* Task objective *
All lines from the one containing "ترجمة قصيدة الشاعرة السورية: فاديا محمد" through the last line below must be duplicated exactly, with nothing outside that span.

* Records for processing *
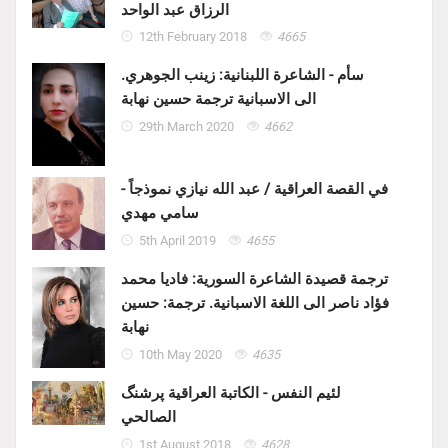
الرزاق عبد الواحد
12th February 2018
4665
سأم - الشاعرة اللبنانية: زينب الجوهري.
الى الاسبانية ترجمة حسين نهابة
29th March 2020
4662
في القصة العراقية / عبد الله نيازي نموذجاً -
سامي مهدي
5th April 2019
4655
ترجمة قصيدة الشاعرة السورية: فاديا محمد
فؤاد ناصر الى اللغة الاسبانية. ترجمة: حسين
نهابة
10th May 2020
4635
لئيم النفس - الكاتبة العراقية پرشنگ
الصالحي
1st August 2018
4628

* Final answer *
ترجمة قصيدة الشاعرة السورية: فاديا محمد
فؤاد ناصر الى اللغة الاسبانية. ترجمة: حسين
نهابة
10th May 2020
4635
لئيم النفس - الكاتبة العراقية پرشنگ
الصالحي
1st August 2018
4628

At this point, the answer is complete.